** EXERCISE DESCRIPTION **
For every record that follows, write out the text exactly and omit the picture, if one is present.

========================

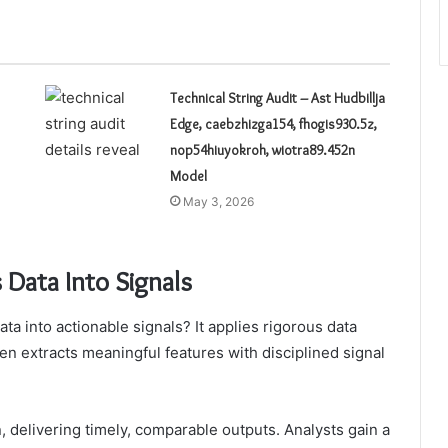
Technical String Audit – Ast Hudbillja
Edge, caebzhizga154, fhogis930.5z,
nop54hiuyokroh, wiotra89.452n
Model
May 3, 2026
Data Into Signals
 into actionable signals? It applies rigorous data
en extracts meaningful features with disciplined signal
, delivering timely, comparable outputs. Analysts gain a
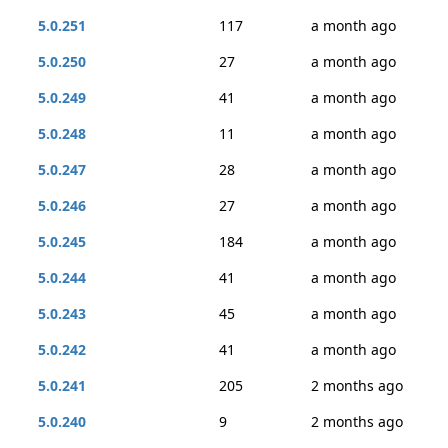
5.0.251
117
a month ago
5.0.250
27
a month ago
5.0.249
41
a month ago
5.0.248
11
a month ago
5.0.247
28
a month ago
5.0.246
27
a month ago
5.0.245
184
a month ago
5.0.244
41
a month ago
5.0.243
45
a month ago
5.0.242
41
a month ago
5.0.241
205
2 months ago
5.0.240
9
2 months ago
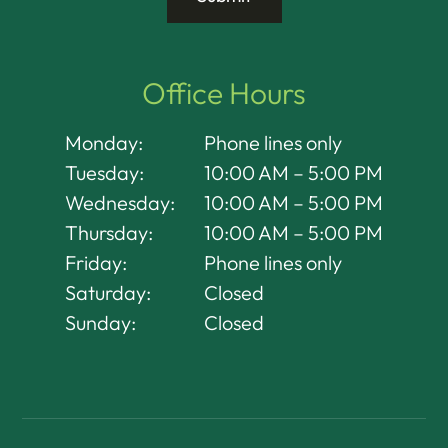
Office Hours
Monday:
Phone lines only
Tuesday:
10:00 AM – 5:00 PM
Wednesday:
10:00 AM – 5:00 PM
Thursday:
10:00 AM – 5:00 PM
Friday:
Phone lines only
Saturday:
Closed
Sunday:
Closed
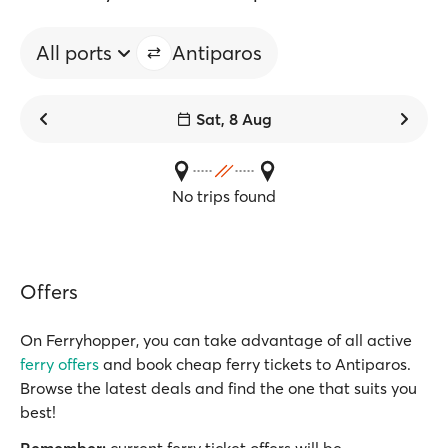
All ports
Antiparos
Sat, 8 Aug
No trips found
Offers
On Ferryhopper, you can take advantage of all active
ferry offers
and book cheap ferry tickets to Antiparos.
Browse the latest deals and find the one that suits you
best!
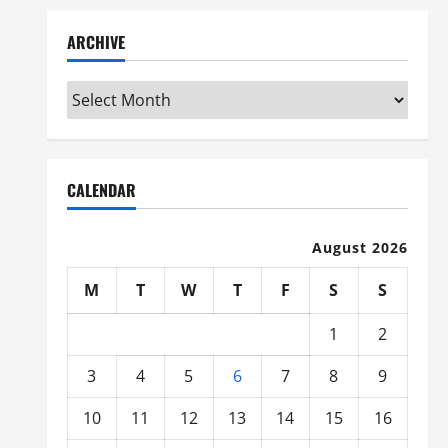
ARCHIVE
Archive
CALENDAR
August 2026
M
T
W
T
F
S
S
1
2
3
4
5
6
7
8
9
10
11
12
13
14
15
16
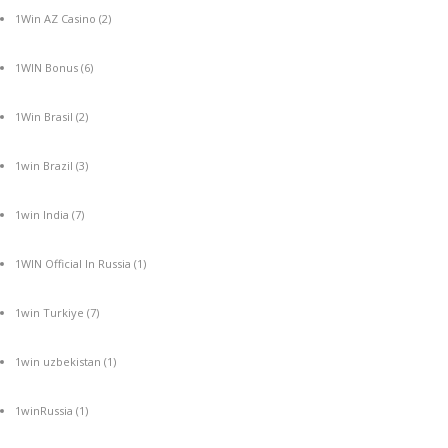
1Win AZ Casino
(2)
1WIN Bonus
(6)
1Win Brasil
(2)
1win Brazil
(3)
1win India
(7)
1WIN Official In Russia
(1)
1win Turkiye
(7)
1win uzbekistan
(1)
1winRussia
(1)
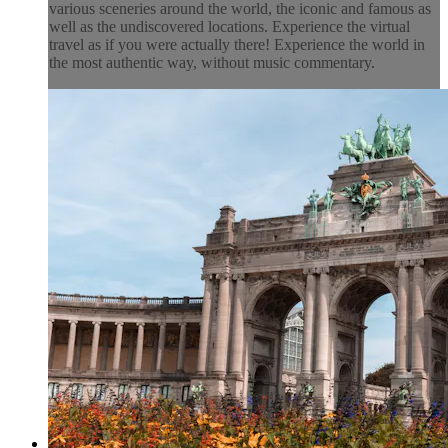
various sceneries around the world, the iconic and famous as
well as the undiscovered locations. Experience the virtual
travel as if you were actually there! Experience the world in
the most authentic way, without music commentary.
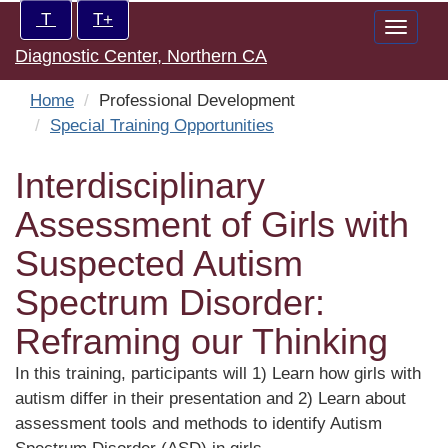
Skip
Increase/Decrease
T
T+
Toggle
to
controls:
Diagnostic Center, Northern CA
naviga
main
content
Home
Professional Development
Special Training Opportunities
Interdisciplinary
Assessment of Girls with
Suspected Autism
Spectrum Disorder:
Reframing our Thinking
In this training, participants will 1) Learn how girls with
autism differ in their presentation and 2) Learn about
assessment tools and methods to identify Autism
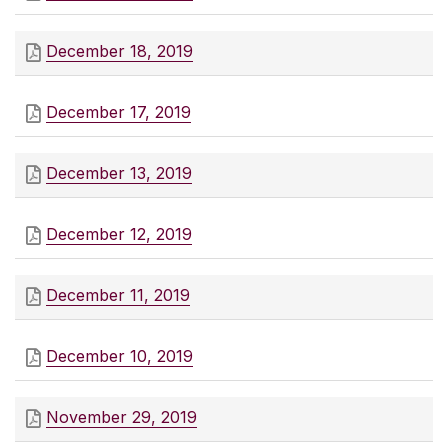
December 18, 2019
December 17, 2019
December 13, 2019
December 12, 2019
December 11, 2019
December 10, 2019
November 29, 2019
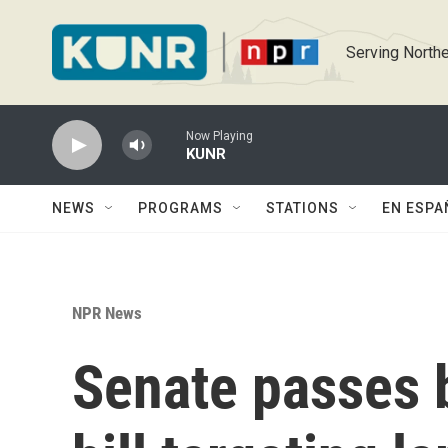
Skip to main content
Serving Northe
Now Playing
KUNR
NEWS
PROGRAMS
STATIONS
EN ESPA
NPR News
Senate passes 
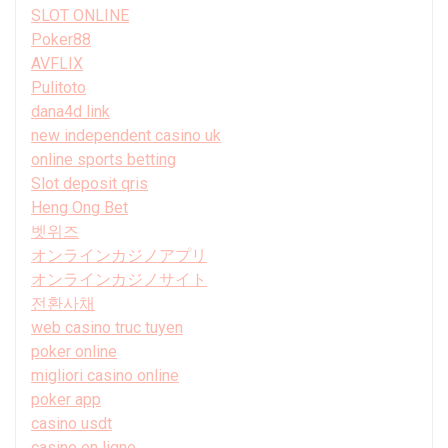
SLOT ONLINE
Poker88
AVFLIX
Pulitoto
dana4d link
new independent casino uk
online sports betting
Slot deposit qris
Heng Ong Bet
벳위즈
オンラインカジノアプリ
オンラインカジノサイト
전환사채
web casino truc tuyen
poker online
migliori casino online
poker app
casino usdt
casino en ligne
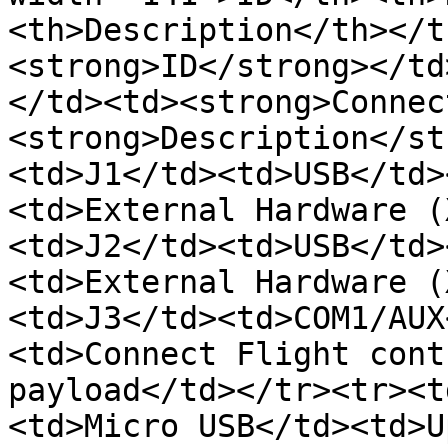
<th>Description</th></t
<strong>ID</strong></td
</td><td><strong>Connec
<strong>Description</st
<td>J1</td><td>USB</td>
<td>External Hardware (
<td>J2</td><td>USB</td>
<td>External Hardware (
<td>J3</td><td>COM1/AUX
<td>Connect Flight cont
payload</td></tr><tr><t
<td>Micro USB</td><td>U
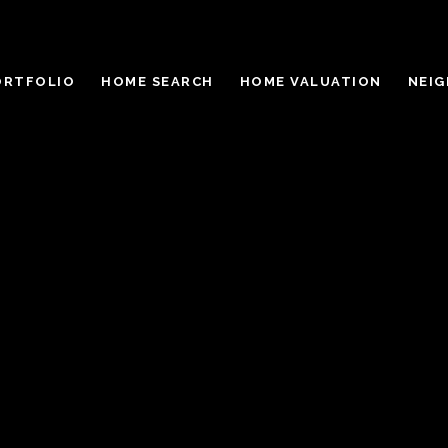
ORTFOLIO
HOME SEARCH
HOME VALUATION
NEI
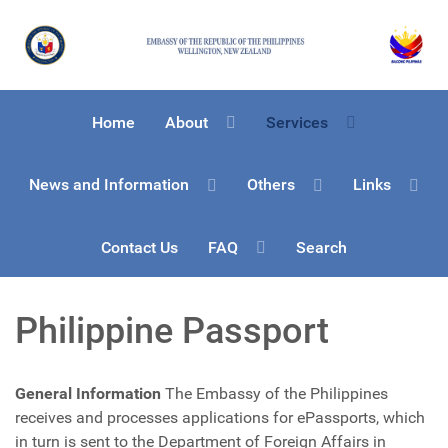
Home
About
Services
News and Information
Others
Links
Contact Us
FAQ
Search
Philippine Passport
General Information
The Embassy of the Philippines
receives and processes applications for ePassports, which
in turn is sent to the Department of Foreign Affairs in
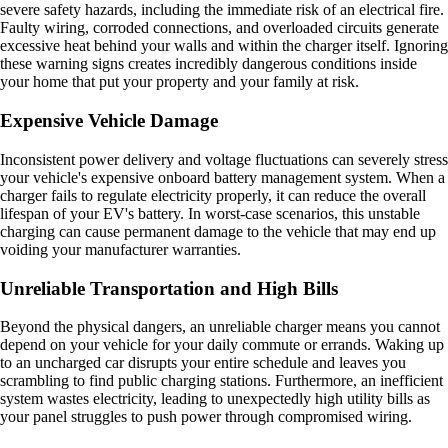
severe safety hazards, including the immediate risk of an electrical fire.
Faulty wiring, corroded connections, and overloaded circuits generate
excessive heat behind your walls and within the charger itself. Ignoring
these warning signs creates incredibly dangerous conditions inside
your home that put your property and your family at risk.
Expensive Vehicle Damage
Inconsistent power delivery and voltage fluctuations can severely stress
your vehicle's expensive onboard battery management system. When a
charger fails to regulate electricity properly, it can reduce the overall
lifespan of your EV's battery. In worst-case scenarios, this unstable
charging can cause permanent damage to the vehicle that may end up
voiding your manufacturer warranties.
Unreliable Transportation and High Bills
Beyond the physical dangers, an unreliable charger means you cannot
depend on your vehicle for your daily commute or errands. Waking up
to an uncharged car disrupts your entire schedule and leaves you
scrambling to find public charging stations. Furthermore, an inefficient
system wastes electricity, leading to unexpectedly high utility bills as
your panel struggles to push power through compromised wiring.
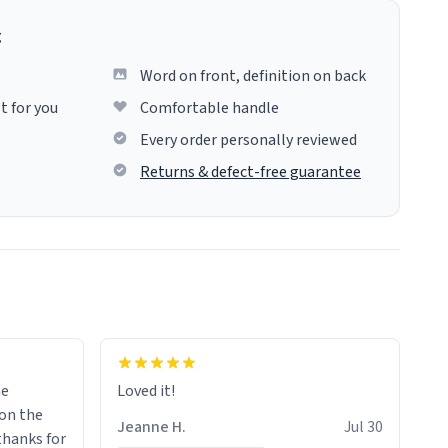
g
Word on front, definition on back
t for you
Comfortable handle
Every order personally reviewed
Returns & defect-free guarantee
me
Loved it!
Jeanne H.
Jul 30
.thanks for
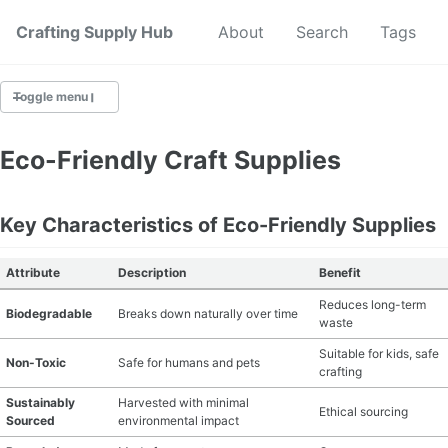
Crafting Supply Hub
Start Here
About
Search
Tags
Toggle menu
CRAFT SUPPLIES
Eco-Friendly Craft Supplies
CRAFT CHEATSHEETS
Key Characteristics of Eco-Friendly Supplies
BUDGET CRAFTING
Attribute
Description
Benefit
SUSTAINABLE CRAFTING
Reduces long-term
Biodegradable
Breaks down naturally over time
waste
DIGITAL CRAFTING
Suitable for kids, safe
Non-Toxic
Safe for humans and pets
crafting
CRAFTING FOR KIDS
Sustainably
Harvested with minimal
Ethical sourcing
Sourced
environmental impact
SKILL BUILDING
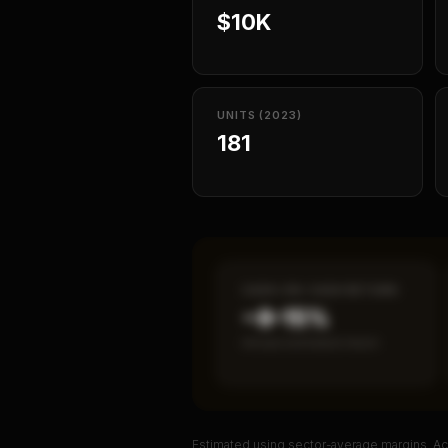
$10K
UNITS (2023)
181
CASH-ON-CASH RETURN
~8–15%
Annual estimated return
Estimated using sector-average margins. Act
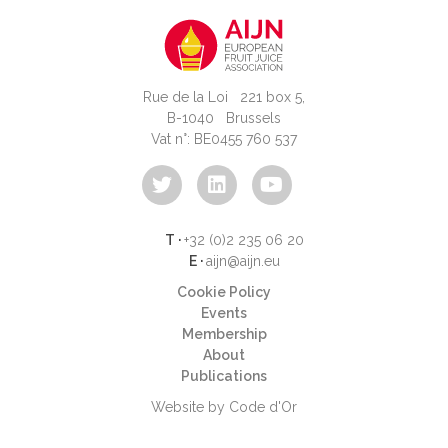
Rue de la Loi 221 box 5,
B-1040 Brussels
Vat n°: BE0455 760 537
T ·
+32 (0)2 235 06 20
E ·
aijn@aijn.eu
Cookie Policy
Events
Membership
About
Publications
Website by Code d'Or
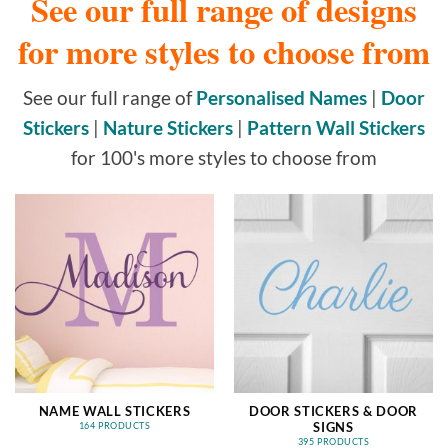
See our full range of designs
for more styles to choose from
See our full range of
Personalised Names
|
Door
Stickers
|
Nature Stickers
|
Pattern Wall Stickers
for 100's more styles to choose from
NAME WALL STICKERS
DOOR STICKERS & DOOR
SIGNS
164 PRODUCTS
395 PRODUCTS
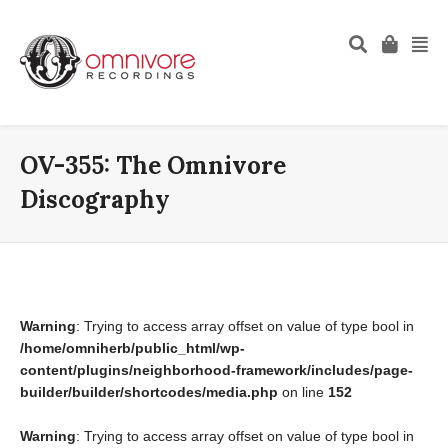
OV-355: The Omnivore
Discography
Warning
: Trying to access array offset on value of type bool in
/home/omniherb/public_html/wp-
content/plugins/neighborhood-framework/includes/page-
builder/builder/shortcodes/media.php
on line
152
Warning
: Trying to access array offset on value of type bool in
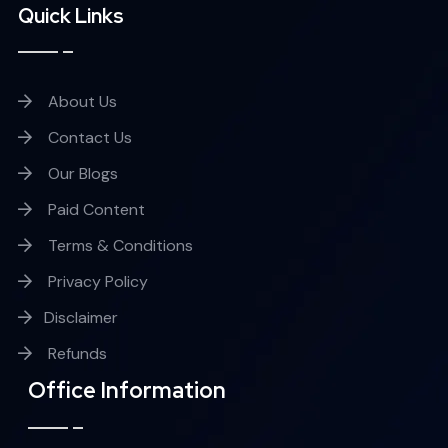
Quick Links
About Us
Contact Us
Our Blogs
Paid Content
Terms & Conditions
Privacy Policy
Disclaimer
Refunds
Office Information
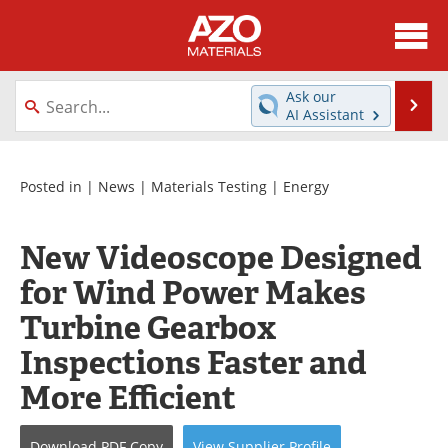
About
News
Ask our
Se
AI Assistant
Skip
Directory
Articles
to
content
Equipment
Videos
Posted in |
News
|
Materials Testing
|
Energy
Webinars
Interviews
New Videoscope Designed
Metals Store
Journals
for Wind Power Makes
Turbine Gearbox
Software
Market Reports
Inspections Faster and
Books
eBooks
More Efficient
Advertise
Contact
Download
PDF Copy
View
Supplier
Profile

========================

** ANSWER TO THIS EXERCISE **
Technical String Audit – Ast Hudbillja
Edge, caebzhizga154, fhogis930.5z,
nop54hiuyokroh, wiotra89.452n
Model
May 3, 2026
Data Into Signals
 into actionable signals? It applies rigorous data
en extracts meaningful features with disciplined signal
, delivering timely, comparable outputs. Analysts gain a
5.0.251
117
a month ago
5.0.250
27
a month ago
5.0.249
41
a month ago
5.0.248
11
a month ago
5.0.247
28
a month ago
5.0.246
27
a month ago
5.0.245
184
a month ago
5.0.244
41
a month ago
5.0.243
45
a month ago
5.0.242
41
a month ago
5.0.241
205
2 months ago
5.0.240
9
2 months ago
Office Hours
Monday:
Phone lines only
Tuesday:
10:00 AM – 5:00 PM
Wednesday:
10:00 AM – 5:00 PM
Thursday:
10:00 AM – 5:00 PM
Friday:
Phone lines only
Saturday:
Closed
Sunday:
Closed
All ports
Antiparos
Sat, 8 Aug
No trips found
Offers
On Ferryhopper, you can take advantage of all active
ferry offers
and book cheap ferry tickets to Antiparos.
Browse the latest deals and find the one that suits you
best!
ARCHIVE
Archive
CALENDAR
August 2026
M
T
W
T
F
S
S
1
2
3
4
5
6
7
8
9
10
11
12
13
14
15
16
1Win AZ Casino
(2)
1WIN Bonus
(6)
1Win Brasil
(2)
1win Brazil
(3)
1win India
(7)
1WIN Official In Russia
(1)
1win Turkiye
(7)
1win uzbekistan
(1)
1winRussia
(1)
various sceneries around the world, the iconic and famous as
well as the undiscovered locations. Experience the virtual
travel as if you were actually there! Experience the world in
the most authentic way, without music commentary.
Skip
Increase/Decrease
T
T+
Toggle
to
controls:
Diagnostic Center, Northern CA
naviga
main
content
Home
Professional Development
Special Training Opportunities
Interdisciplinary
Assessment of Girls with
Suspected Autism
Spectrum Disorder:
Reframing our Thinking
In this training, participants will 1) Learn how girls with
autism differ in their presentation and 2) Learn about
assessment tools and methods to identify Autism
December 18, 2019
December 17, 2019
December 13, 2019
December 12, 2019
December 11, 2019
December 10, 2019
November 29, 2019
Skip to main content
Serving Northe
Now Playing
KUNR
NEWS
PROGRAMS
STATIONS
EN ESPA
NPR News
Senate passes 
SLOT ONLINE
Poker88
AVFLIX
Pulitoto
dana4d link
new independent casino uk
online sports betting
Slot deposit qris
Heng Ong Bet
벳위즈
オンラインカジノアプリ
オンラインカジノサイト
전환사채
web casino truc tuyen
poker online
migliori casino online
poker app
casino usdt
casino en ligne
<th>Description</th></t
<strong>ID</strong></td
</td><td><strong>Connec
<strong>Description</st
<td>J1</td><td>USB</td>
<td>External Hardware (
<td>J2</td><td>USB</td>
<td>External Hardware (
<td>J3</td><td>COM1/AUX
<td>Connect Flight cont
payload</td></tr><tr><t
<td>Micro USB</td><td>U
ORTFOLIO
HOME SEARCH
HOME VALUATION
NEI
Home
About
Services
News and Information
Others
Links
Contact Us
FAQ
Search
Philippine Passport
General Information
The Embassy of the Philippines
receives and processes applications for ePassports, which
in turn is sent to the Department of Foreign Affairs in
severe safety hazards, including the immediate risk of an electrical fire.
Faulty wiring, corroded connections, and overloaded circuits generate
excessive heat behind your walls and within the charger itself. Ignoring
these warning signs creates incredibly dangerous conditions inside
your home that put your property and your family at risk.
Expensive Vehicle Damage
Inconsistent power delivery and voltage fluctuations can severely stress
your vehicle's expensive onboard battery management system. When a
charger fails to regulate electricity properly, it can reduce the overall
lifespan of your EV's battery. In worst-case scenarios, this unstable
charging can cause permanent damage to the vehicle that may end up
voiding your manufacturer warranties.
Unreliable Transportation and High Bills
Beyond the physical dangers, an unreliable charger means you cannot
depend on your vehicle for your daily commute or errands. Waking up
to an uncharged car disrupts your entire schedule and leaves you
scrambling to find public charging stations. Furthermore, an inefficient
system wastes electricity, leading to unexpectedly high utility bills as
your panel struggles to push power through compromised wiring.
g
Word on front, definition on back
t for you
Comfortable handle
Every order personally reviewed
Returns & defect-free guarantee
me
Loved it!
Jeanne H.
Jul 30
.thanks for
Crafting Supply Hub
Start Here
About
Search
Tags
Toggle menu
CRAFT SUPPLIES
Eco-Friendly Craft Supplies
CRAFT CHEATSHEETS
Key Characteristics of Eco-Friendly Supplies
BUDGET CRAFTING
Attribute
Description
Benefit
SUSTAINABLE CRAFTING
Reduces long-term
Biodegradable
Breaks down naturally over time
waste
DIGITAL CRAFTING
Suitable for kids, safe
Non-Toxic
Safe for humans and pets
crafting
CRAFTING FOR KIDS
Sustainably
Harvested with minimal
Ethical sourcing
Sourced
environmental impact
SKILL BUILDING
$10K
UNITS (2023)
181
CASH-ON-CASH RETURN
~8–15%
Annual estimated return
Estimated using sector-average margins. Act
Rue de la Loi 221 box 5,
B-1040 Brussels
Vat n°: BE0455 760 537
T ·
+32 (0)2 235 06 20
E ·
aijn@aijn.eu
Cookie Policy
Events
Membership
About
Publications
Website by Code d'Or
See our full range of designs
for more styles to choose from
See our full range of
Personalised Names
|
Door
Stickers
|
Nature Stickers
|
Pattern Wall Stickers
for 100's more styles to choose from
NAME WALL STICKERS
DOOR STICKERS & DOOR
SIGNS
164 PRODUCTS
395 PRODUCTS
OV-355: The Omnivore
Discography
Warning
: Trying to access array offset on value of type bool in
/home/omniherb/public_html/wp-
content/plugins/neighborhood-framework/includes/page-
builder/builder/shortcodes/media.php
on line
152
Warning
: Trying to access array offset on value of type bool in
Quick Links
About Us
Contact Us
Our Blogs
Paid Content
Terms & Conditions
Privacy Policy
Disclaimer
Refunds
Office Information
About
News
Ask our
Se
AI Assistant
Skip
Directory
Articles
to
content
Equipment
Videos
Posted in |
News
|
Materials Testing
|
Energy
Webinars
Interviews
New Videoscope Designed
Metals Store
Journals
for Wind Power Makes
Turbine Gearbox
Software
Market Reports
Inspections Faster and
Books
eBooks
More Efficient
Advertise
Contact
Download
PDF Copy
View
Supplier
Profile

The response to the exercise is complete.